The general nature of the test for determining an organization’s tax-exempt status under Section 501(c)(3) of the Internal Revenue Code and the breadth of situations where self-styled nonprofit or not-for-profit entities lost their tax-exempt status is a sobering reminder that such organizations, including nonprofit hospitals, may not in fact be beyond the FTC’s reach.
However, on a less ominous note, the Amici did raise some positives in their brief to the Northern District of Texas. Specifically, the Amici highlighted extensive empirical evidence from a physician-specific study in the AHA comments to the Final Rule regarding the benefits of non-competes. Indeed, the Amici noted non-competes increase: (1) competition and earnings for physicians; (2) the continuity and quality of patient care; (3) the accessibility of healthcare in rural communities; and (4) the efforts and investments made in medical training, innovation, and development overall. This empirical evidence directly combats the purely anecdotal and self-serving statements of alleged “exploitation and coercion” which purportedly results from non-competes as advanced by the FTC in its Final Rule.
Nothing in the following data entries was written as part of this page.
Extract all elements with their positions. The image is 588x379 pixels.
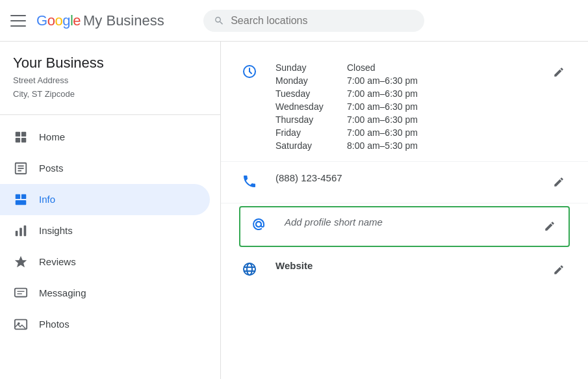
day-hours: 7:00 am–6:30 pm <box>347 114 451 125</box>
profile-short-edit-button[interactable] <box>541 218 558 237</box>
svg-rect-10 <box>16 200 27 205</box>
svg-marker-14 <box>15 255 27 267</box>
sidebar-item-photos[interactable]: Photos <box>0 309 210 340</box>
svg-point-24 <box>244 263 255 275</box>
sidebar-item-photos-label: Photos <box>39 319 70 330</box>
business-address: Street Address City, ST Zipcode <box>13 74 207 101</box>
website-edit-button[interactable] <box>550 261 567 280</box>
sidebar-item-insights[interactable]: Insights <box>0 215 210 246</box>
day-name: Thursday <box>275 114 347 125</box>
sidebar-item-home-label: Home <box>39 131 65 142</box>
phone-row: (888) 123-4567 <box>221 162 588 203</box>
profile-short-edit[interactable] <box>541 216 558 237</box>
home-icon <box>13 129 29 145</box>
website-icon <box>242 260 268 277</box>
sidebar-item-info[interactable]: Info <box>0 184 210 215</box>
sidebar-item-messaging-label: Messaging <box>39 287 86 298</box>
hours-content: SundayClosedMonday7:00 am–6:30 pmTuesday… <box>268 62 550 151</box>
clock-icon <box>242 62 268 79</box>
day-name: Monday <box>275 75 347 86</box>
posts-icon <box>13 161 29 176</box>
svg-rect-11 <box>16 231 18 236</box>
svg-rect-12 <box>19 228 22 236</box>
sidebar-item-posts-label: Posts <box>39 163 64 174</box>
app-header: Google My Business <box>0 0 588 42</box>
phone-edit-button[interactable] <box>550 174 567 192</box>
svg-rect-13 <box>24 225 27 236</box>
mybusiness-label: My Business <box>83 12 164 29</box>
reviews-icon <box>13 254 29 270</box>
business-name: Your Business <box>13 55 207 72</box>
hours-table: SundayClosedMonday7:00 am–6:30 pmTuesday… <box>275 62 543 151</box>
sidebar-item-reviews-label: Reviews <box>39 256 76 267</box>
website-row: Website <box>221 250 588 291</box>
day-hours: 7:00 am–6:30 pm <box>347 127 451 138</box>
sidebar-item-home[interactable]: Home <box>0 122 210 153</box>
business-info: Your Business Street Address City, ST Zi… <box>0 55 220 115</box>
search-bar[interactable] <box>203 10 424 32</box>
svg-rect-3 <box>21 138 26 142</box>
sidebar-item-info-label: Info <box>39 194 55 205</box>
svg-rect-9 <box>21 194 26 198</box>
svg-point-25 <box>247 263 252 275</box>
hamburger-menu-icon[interactable] <box>10 15 26 27</box>
google-wordmark: Google <box>36 12 81 29</box>
phone-icon <box>242 172 268 189</box>
website-label: Website <box>275 260 313 271</box>
phone-content: (888) 123-4567 <box>268 172 550 183</box>
sidebar-nav: Home Posts <box>0 115 220 346</box>
phone-edit[interactable] <box>550 172 567 192</box>
main-layout: Your Business Street Address City, ST Zi… <box>0 42 588 379</box>
svg-line-22 <box>249 72 251 73</box>
svg-rect-2 <box>16 138 20 142</box>
sidebar-item-posts[interactable]: Posts <box>0 153 210 184</box>
day-name: Wednesday <box>275 101 347 112</box>
sidebar-item-messaging[interactable]: Messaging <box>0 278 210 309</box>
day-name: Friday <box>275 127 347 138</box>
search-input[interactable] <box>231 15 414 27</box>
profile-short-content: Add profile short name <box>277 216 541 228</box>
info-icon <box>13 192 29 207</box>
website-edit[interactable] <box>550 260 567 280</box>
sidebar: Your Business Street Address City, ST Zi… <box>0 42 221 379</box>
content-area: SundayClosedMonday7:00 am–6:30 pmTuesday… <box>221 42 588 379</box>
phone-number: (888) 123-4567 <box>275 172 342 183</box>
svg-rect-8 <box>16 194 20 198</box>
hours-edit-button[interactable] <box>550 64 567 83</box>
insights-icon <box>13 223 29 239</box>
sidebar-item-reviews[interactable]: Reviews <box>0 246 210 278</box>
hours-edit[interactable] <box>550 62 567 83</box>
day-hours: 7:00 am–6:30 pm <box>347 75 451 86</box>
app-logo: Google My Business <box>36 12 164 29</box>
day-name: Tuesday <box>275 88 347 99</box>
hours-row: SundayClosedMonday7:00 am–6:30 pmTuesday… <box>221 52 588 162</box>
day-hours: 7:00 am–6:30 pm <box>347 88 451 99</box>
at-icon <box>251 216 277 232</box>
svg-rect-0 <box>16 131 20 136</box>
messaging-icon <box>13 285 29 301</box>
website-content: Website <box>268 260 550 271</box>
day-name: Saturday <box>275 140 347 151</box>
profile-short-row[interactable]: Add profile short name <box>239 206 570 247</box>
svg-rect-1 <box>21 131 26 136</box>
svg-rect-15 <box>15 288 27 296</box>
day-hours: 8:00 am–5:30 pm <box>347 140 451 151</box>
day-hours: Closed <box>347 62 451 73</box>
search-icon <box>214 15 224 27</box>
sidebar-item-insights-label: Insights <box>39 225 73 236</box>
day-name: Sunday <box>275 62 347 73</box>
profile-short-label: Add profile short name <box>285 216 383 228</box>
day-hours: 7:00 am–6:30 pm <box>347 101 451 112</box>
photos-icon <box>13 317 29 332</box>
This empirical evidence also highlights how an overbroad, sweeping, and one-size-fits-all approach like the Final Rule is not the remedy for “evening the playing field” given the benefits non-competes pose for certain jobs, industries, and/or markets. Indeed, state legislatures are better equipped at limiting non-competes in a narrowly tailored scope and many have already done so. Specifically, Texas law requires a physician non-compete to provide for a buy-out at a reasonable price to be enforceable. See Tex. Bus. & Com. Code § 15.50. Moreover, Pennsylvania’s governor recently signed a bill where health care practitioner non-competes will only be enforceable if (1) the non-compete lasts no more than one year; and (2) the health care practitioner voluntarily separates from the employer. As such, state legislatures are in a better position to regulate and enforce non-competes as they can better understand the individual needs of certain jobs, industries, and/or markets than the FTC’s Final Rule.
The Northern District of Texas will issue a final ruling on the merits of the challenge to the FTC’s Final Rule on or before August 30, 2024 prior to it taking effect—if it ultimately does take effect—on September 4, 2024. As previously reported, at least one other district court has denied relief to a plaintiff challenging the Final Rule, instead upholding the FTC’s authority to regulate restrictive covenants through is rulemaking powers. More recently, however, another district court enjoined the application of the Final Rule to the challenging plaintiff, holding the Final Rule violated the Constitutional Major Questions doctrine.
Regardless of the next steps in this ever-changing legal maelstrom, nonprofit hospitals should work closely with legal counsel in examining their activities, affiliated entities, structure, and revenue to determine whether they are in fact safe from the FTC’s reach or need to become compliant with the restrictions posed in the Final Rule.